2025 ACC Concise Clinical Guidance: CV Adverse Effects of Targeted Oncology Therapies (BTK, ICI, VEGF Inhibitors)
Authors, Journal, Affiliations, Type, DOI
- Authors: Ganatra S (Chair), Barac A (Vice Chair), Armenian S, Cambareri C, Denlinger CS, Dent SF, Hayek S, Ky B, Leja M, Lucas CH, Makwana B, Palaskas NL, Vo JB
- Journal: Journal of the American College of Cardiology, 2026;87(5):654–682
- Report of: ACC Solution Set Oversight Committee; approved November 2025
- Type: Concise Clinical Guidance (CCG) — point-of-care guidance, not a full guideline
- DOI: https://doi.org/10.1016/j.jacc.2025.10.018
Overview
This 2025 ACC Concise Clinical Guidance provides practical, algorithm-driven cardiovascular toxicity management for three classes of targeted anticancer therapies — BTK inhibitors (ibrutinib, acalabrutinib, zanubrutinib, pirtobrutinib), immune checkpoint inhibitors (ICIs), and VEGF inhibitors — using clinical case vignettes as anchor points. The document introduces the concept of "permissive cardiovascular toxicity," acknowledging that CV adverse effects may need to be managed while continuing life-extending cancer therapy rather than reflexively stopping treatment. Key new data includes: the landmark Salem et al. finding of 3.4% vs. 60% mortality with upfront abatacept+ruxolitinib vs. steroids alone in ICI myocarditis; CPK rising ~20 days before clinical ICI myocarditis presentation; ibrutinib-non-DHP CCB/amiodarone interactions increasing ibrutinib levels 6–9-fold; and VEGF inhibitor-induced hypertension targets and dual antihypertensive thresholds. The document is published in JACC 2026 and was approved in November 2025.
Keywords
BTK inhibitors; ibrutinib; acalabrutinib; zanubrutinib; pirtobrutinib; immune checkpoint inhibitors; myocarditis; VEGF inhibitors; cardiotoxicity; hypertension; atrial fibrillation; cardio-oncology; permissive cardiovascular toxicity
Key Takeaways
1. Introduction and Context
- Cancer survivors expected to rise from 18.6 million to >22 million by 2035; FDA approvals have made 44% of US adults with cancer eligible for ICI therapy
- Cardiovascular assessment with risk factor optimisation before cancer treatment is recommended for all patients
- "Permissive cardiovascular toxicity" — concept acknowledging that CV toxicity may need to be tolerated/managed (not solely used to stop therapy) to preserve oncological outcomes
2. BTK Inhibitors
2.1 Drug Profile (Table 1)
- Ibrutinib: First-generation; CLL/SLL, Waldenström macroglobulinaemia, graft-versus-host disease
- Acalabrutinib: Second-generation irreversible; MCL, CLL/SLL — greater BTK selectivity
- Zanubrutinib: Second-generation irreversible; MCL, Waldenström, MZL, CLL/SLL, follicular lymphoma
- Pirtobrutinib: Third-generation reversible; MCL and CLL/SLL after ≥2 prior lines including a BTKi
2.2 Cardiovascular Toxicity Profile (Table 2)

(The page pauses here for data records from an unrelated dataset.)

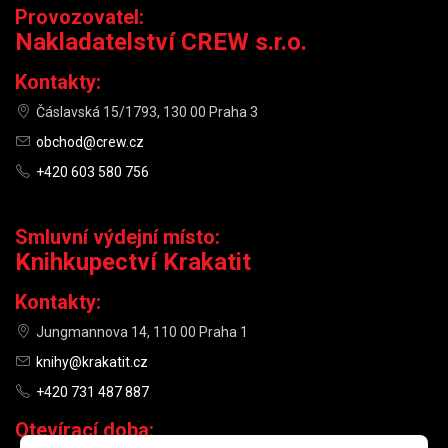
Provozovatel:
Nakladatelství CREW s.r.o.
Kontakty:
Čáslavská 15/1793, 130 00 Praha 3
obchod@crew.cz
+420 603 580 756
Smluvní výdejní místo:
Knihkupectví Krakatit
Kontakty:
Jungmannova 14, 110 00 Praha 1
knihy@krakatit.cz
+420 731 487 887
Otevírací doba:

- Atrial fibrillation: Ibrutinib 3–16%; acalabrutinib 5–9%; zanubrutinib 3–6%; pirtobrutinib 3.2%
- Hypertension: Ibrutinib — new HTN in 71.6% of normotensive patients; worsening HTN in 82.4%; high-grade HTN (>160/100) in up to 18%; acalabrutinib 59%; zanubrutinib 5–11%
- HF: Ibrutinib — VigiBase pharmacovigilance ROR 3.5 (95% CI 3.1–3.8; P<0.0001) for HF
- Ventricular arrhythmia: Ibrutinib — 12× higher risk vs. idiopathic VA in non-ibrutinib-treated subjects; weighted average 394/100,000 person-years vs. 48.1 in similar-aged non-BTKi-treated subjects
- Bleeding: Ibrutinib — 2.22× overall bleeding, 1.80× major bleeding vs. controls; acalabrutinib — 3.45× overall bleeding
2.3 Risk Factors for CV Toxicity With Ibrutinib (Table 3)
Older age, male sex, valvular heart disease, hypertension, pre-existing CVD (CAD/HF/VA/pacemaker), left atrial abnormality on ECG
2.4 Baseline Assessment and Monitoring
- BP at every clinic visit (mandatory for all BTK inhibitor patients)
- Home BP monitoring recommended to distinguish white coat hypertension and track trends
- Higher-risk patients (male, ≥65 years, HTN, DM, QTc ≥480 ms, prior AF/HF/cardiomyopathy/severe VHD): ECG + echocardiogram before treatment
- During treatment: ECG every 3 months for year 1, then every 3–6 months
- Opportunistic AF screening: pulse palpation, ECG rhythm strip, wearable devices, Holter
2.5 Drug Interactions — Ibrutinib (Table 4)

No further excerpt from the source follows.